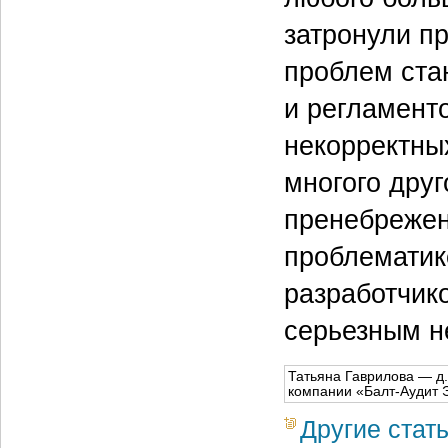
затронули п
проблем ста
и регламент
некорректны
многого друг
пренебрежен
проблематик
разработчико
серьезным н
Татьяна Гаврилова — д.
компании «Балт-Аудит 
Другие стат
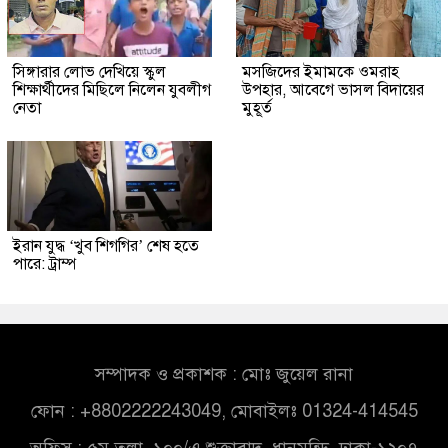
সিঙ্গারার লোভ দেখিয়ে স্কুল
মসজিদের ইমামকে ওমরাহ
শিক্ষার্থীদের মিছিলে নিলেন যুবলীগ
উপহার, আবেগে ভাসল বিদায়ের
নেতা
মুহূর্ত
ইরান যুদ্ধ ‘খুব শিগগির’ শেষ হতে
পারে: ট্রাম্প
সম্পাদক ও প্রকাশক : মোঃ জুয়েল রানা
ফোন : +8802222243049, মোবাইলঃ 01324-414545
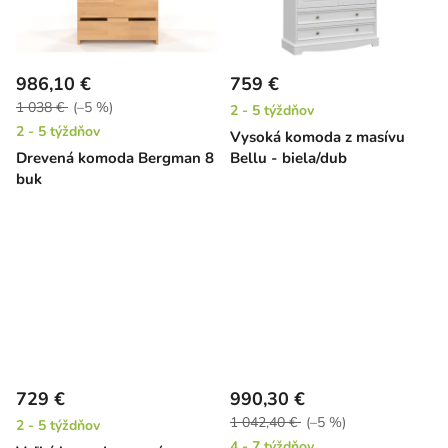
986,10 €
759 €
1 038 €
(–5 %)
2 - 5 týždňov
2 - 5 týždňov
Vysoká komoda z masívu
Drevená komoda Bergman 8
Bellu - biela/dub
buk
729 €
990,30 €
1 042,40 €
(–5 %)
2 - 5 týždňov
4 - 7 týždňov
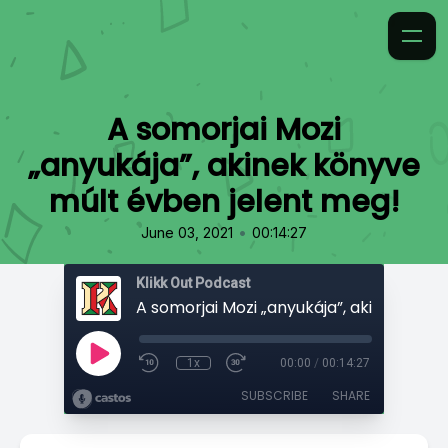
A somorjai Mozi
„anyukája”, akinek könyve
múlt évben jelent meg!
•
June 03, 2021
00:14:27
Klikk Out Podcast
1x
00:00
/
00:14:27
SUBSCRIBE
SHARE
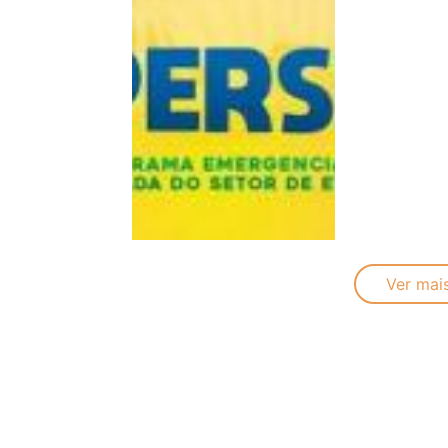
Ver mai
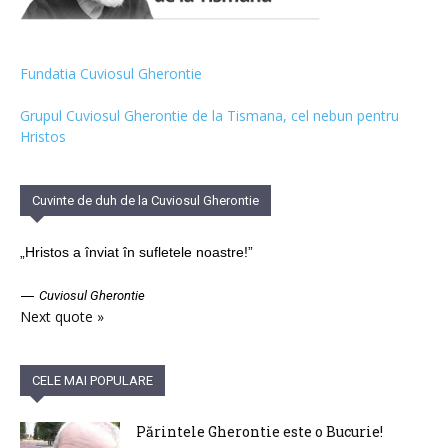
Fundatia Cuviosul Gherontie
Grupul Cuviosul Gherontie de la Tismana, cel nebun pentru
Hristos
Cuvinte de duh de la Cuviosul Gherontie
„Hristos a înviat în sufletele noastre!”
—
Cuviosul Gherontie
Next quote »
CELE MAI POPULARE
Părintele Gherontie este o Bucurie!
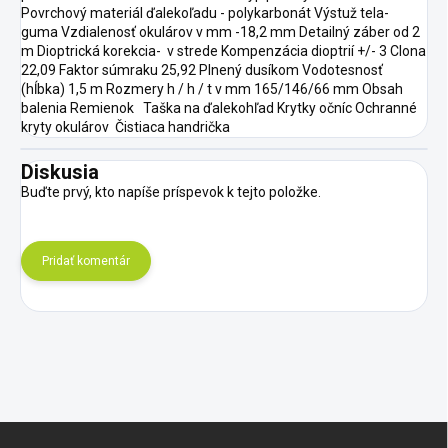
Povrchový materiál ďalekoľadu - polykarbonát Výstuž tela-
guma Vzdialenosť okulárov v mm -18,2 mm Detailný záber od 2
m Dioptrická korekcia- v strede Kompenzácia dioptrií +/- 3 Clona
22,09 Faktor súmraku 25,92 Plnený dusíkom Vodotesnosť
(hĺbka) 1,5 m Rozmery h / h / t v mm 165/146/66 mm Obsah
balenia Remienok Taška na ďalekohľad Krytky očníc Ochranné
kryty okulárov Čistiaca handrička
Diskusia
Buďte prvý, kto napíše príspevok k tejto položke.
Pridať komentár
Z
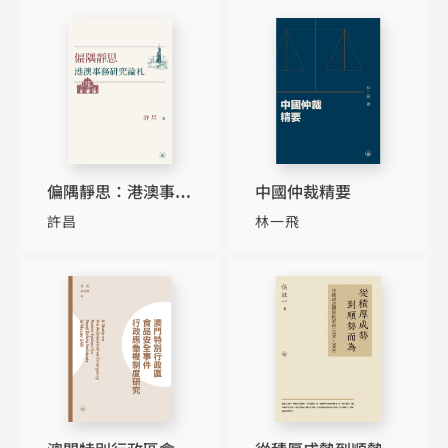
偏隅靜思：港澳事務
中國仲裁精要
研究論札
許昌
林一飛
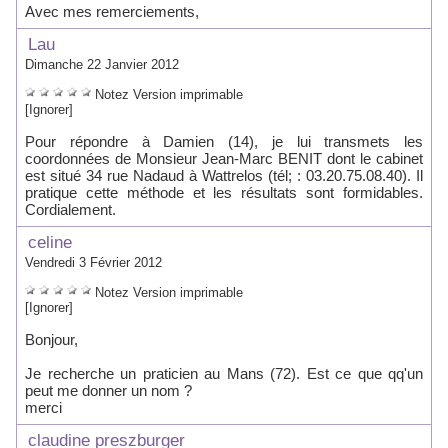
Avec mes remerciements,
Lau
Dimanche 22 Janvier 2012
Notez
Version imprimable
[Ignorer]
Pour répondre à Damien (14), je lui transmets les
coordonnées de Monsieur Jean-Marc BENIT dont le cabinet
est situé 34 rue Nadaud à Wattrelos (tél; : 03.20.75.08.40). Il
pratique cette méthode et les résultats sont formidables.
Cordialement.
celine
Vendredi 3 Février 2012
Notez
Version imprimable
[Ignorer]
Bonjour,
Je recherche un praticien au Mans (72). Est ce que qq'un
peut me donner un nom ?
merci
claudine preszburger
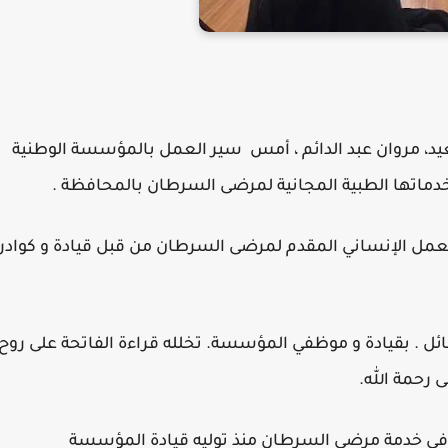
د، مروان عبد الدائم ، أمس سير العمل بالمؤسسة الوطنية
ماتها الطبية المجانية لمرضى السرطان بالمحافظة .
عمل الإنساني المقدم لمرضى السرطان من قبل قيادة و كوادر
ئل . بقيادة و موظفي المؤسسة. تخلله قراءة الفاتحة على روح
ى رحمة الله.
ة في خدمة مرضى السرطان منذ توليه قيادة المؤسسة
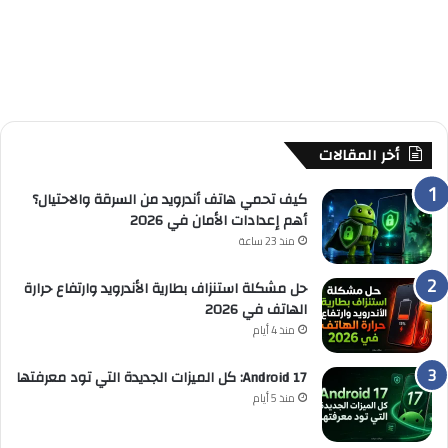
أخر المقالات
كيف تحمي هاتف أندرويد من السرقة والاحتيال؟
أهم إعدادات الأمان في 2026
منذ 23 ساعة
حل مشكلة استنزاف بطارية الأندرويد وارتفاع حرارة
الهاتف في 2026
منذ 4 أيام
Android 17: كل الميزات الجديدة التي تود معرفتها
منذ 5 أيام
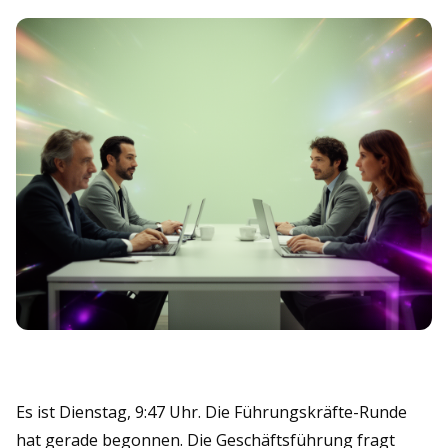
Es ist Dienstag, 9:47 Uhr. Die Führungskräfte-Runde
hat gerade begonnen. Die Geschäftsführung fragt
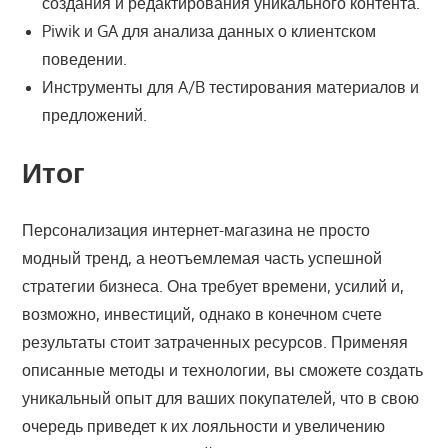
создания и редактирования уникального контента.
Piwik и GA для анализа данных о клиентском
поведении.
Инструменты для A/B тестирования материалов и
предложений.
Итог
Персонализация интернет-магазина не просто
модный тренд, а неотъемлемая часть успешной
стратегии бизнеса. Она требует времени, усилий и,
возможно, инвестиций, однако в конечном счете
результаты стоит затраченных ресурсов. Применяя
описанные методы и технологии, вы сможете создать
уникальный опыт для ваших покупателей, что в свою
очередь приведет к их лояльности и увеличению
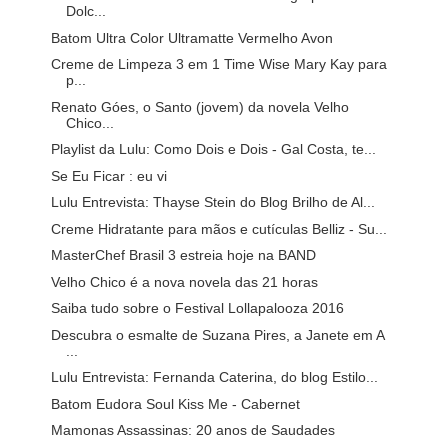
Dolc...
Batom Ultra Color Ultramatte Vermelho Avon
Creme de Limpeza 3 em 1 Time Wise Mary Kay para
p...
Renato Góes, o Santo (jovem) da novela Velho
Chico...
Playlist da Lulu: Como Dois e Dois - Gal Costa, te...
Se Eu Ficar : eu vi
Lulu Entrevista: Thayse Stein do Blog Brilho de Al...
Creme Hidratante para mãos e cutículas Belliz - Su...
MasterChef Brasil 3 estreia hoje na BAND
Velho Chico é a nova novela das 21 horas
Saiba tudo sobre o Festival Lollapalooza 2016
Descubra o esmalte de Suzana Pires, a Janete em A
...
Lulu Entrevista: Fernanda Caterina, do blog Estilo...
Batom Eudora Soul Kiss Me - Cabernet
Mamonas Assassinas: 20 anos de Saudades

Exercise: Set down the full listing above with its wording unchanged. Leave out its images.

Answer area:
затронули п
проблем ста
и регламент
некорректны
многого друг
пренебрежен
проблематик
разработчико
серьезным н
Татьяна Гаврилова — д.
компании «Балт-Аудит 
Другие стат
সিঙ্গারার লোভ দেখিয়ে স্কুল
মসজিদের ইমামকে ওমরাহ
শিক্ষার্থীদের মিছিলে নিলেন যুবলীগ
উপহার, আবেগে ভাসল বিদায়ের
নেতা
মুহূর্ত
ইরান যুদ্ধ ‘খুব শিগগির’ শেষ হতে
পারে: ট্রাম্প
সম্পাদক ও প্রকাশক : মোঃ জুয়েল রানা
ফোন : +8802222243049, মোবাইলঃ 01324-414545
986,10 €
759 €
1 038 €
(–5 %)
2 - 5 týždňov
2 - 5 týždňov
Vysoká komoda z masívu
Drevená komoda Bergman 8
Bellu - biela/dub
buk
729 €
990,30 €
1 042,40 €
(–5 %)
2 - 5 týždňov
4 - 7 týždňov
A somorjai Mozi
„anyukája”, akinek könyve
múlt évben jelent meg!
•
June 03, 2021
00:14:27
Klikk Out Podcast
1x
00:00
/
00:14:27
SUBSCRIBE
SHARE
Ver mai
Fundatia Cuviosul Gherontie
Grupul Cuviosul Gherontie de la Tismana, cel nebun pentru
Hristos
Cuvinte de duh de la Cuviosul Gherontie
„Hristos a înviat în sufletele noastre!”
—
Cuviosul Gherontie
Next quote »
CELE MAI POPULARE
Părintele Gherontie este o Bucurie!
Povrchový materiál ďalekoľadu - polykarbonát Výstuž tela-
guma Vzdialenosť okulárov v mm -18,2 mm Detailný záber od 2
m Dioptrická korekcia- v strede Kompenzácia dioptrií +/- 3 Clona
22,09 Faktor súmraku 25,92 Plnený dusíkom Vodotesnosť
(hĺbka) 1,5 m Rozmery h / h / t v mm 165/146/66 mm Obsah
balenia Remienok Taška na ďalekohľad Krytky očníc Ochranné
kryty okulárov Čistiaca handrička
Diskusia
Buďte prvý, kto napíše príspevok k tejto položke.
Pridať komentár
Z
偏隅靜思：港澳事務
中國仲裁精要
研究論札
許昌
林一飛
Avec mes remerciements,
Lau
Dimanche 22 Janvier 2012
Notez
Version imprimable
[Ignorer]
Pour répondre à Damien (14), je lui transmets les
coordonnées de Monsieur Jean-Marc BENIT dont le cabinet
est situé 34 rue Nadaud à Wattrelos (tél; : 03.20.75.08.40). Il
pratique cette méthode et les résultats sont formidables.
Cordialement.
celine
Vendredi 3 Février 2012
Notez
Version imprimable
[Ignorer]
Bonjour,
Je recherche un praticien au Mans (72). Est ce que qq'un
peut me donner un nom ?
merci
claudine preszburger
د، مروان عبد الدائم ، أمس سير العمل بالمؤسسة الوطنية
ماتها الطبية المجانية لمرضى السرطان بالمحافظة .
عمل الإنساني المقدم لمرضى السرطان من قبل قيادة و كوادر
ئل . بقيادة و موظفي المؤسسة. تخلله قراءة الفاتحة على روح
ى رحمة الله.
ة في خدمة مرضى السرطان منذ توليه قيادة المؤسسة
أخر المقالات
كيف تحمي هاتف أندرويد من السرقة والاحتيال؟
أهم إعدادات الأمان في 2026
منذ 23 ساعة
حل مشكلة استنزاف بطارية الأندرويد وارتفاع حرارة
الهاتف في 2026
منذ 4 أيام
Android 17: كل الميزات الجديدة التي تود معرفتها
منذ 5 أيام
Es ist Dienstag, 9:47 Uhr. Die Führungskräfte-Runde
hat gerade begonnen. Die Geschäftsführung fragt
создания и редактирования уникального контента.
Piwik и GA для анализа данных о клиентском
поведении.
Инструменты для A/B тестирования материалов и
предложений.
Итог
Персонализация интернет-магазина не просто
модный тренд, а неотъемлемая часть успешной
стратегии бизнеса. Она требует времени, усилий и,
возможно, инвестиций, однако в конечном счете
результаты стоит затраченных ресурсов. Применяя
описанные методы и технологии, вы сможете создать
уникальный опыт для ваших покупателей, что в свою
очередь приведет к их лояльности и увеличению
Dolc...
Batom Ultra Color Ultramatte Vermelho Avon
Creme de Limpeza 3 em 1 Time Wise Mary Kay para
p...
Renato Góes, o Santo (jovem) da novela Velho
Chico...
Playlist da Lulu: Como Dois e Dois - Gal Costa, te...
Se Eu Ficar : eu vi
Lulu Entrevista: Thayse Stein do Blog Brilho de Al...
Creme Hidratante para mãos e cutículas Belliz - Su...
MasterChef Brasil 3 estreia hoje na BAND
Velho Chico é a nova novela das 21 horas
Saiba tudo sobre o Festival Lollapalooza 2016
Descubra o esmalte de Suzana Pires, a Janete em A
...
Lulu Entrevista: Fernanda Caterina, do blog Estilo...
Batom Eudora Soul Kiss Me - Cabernet
Mamonas Assassinas: 20 anos de Saudades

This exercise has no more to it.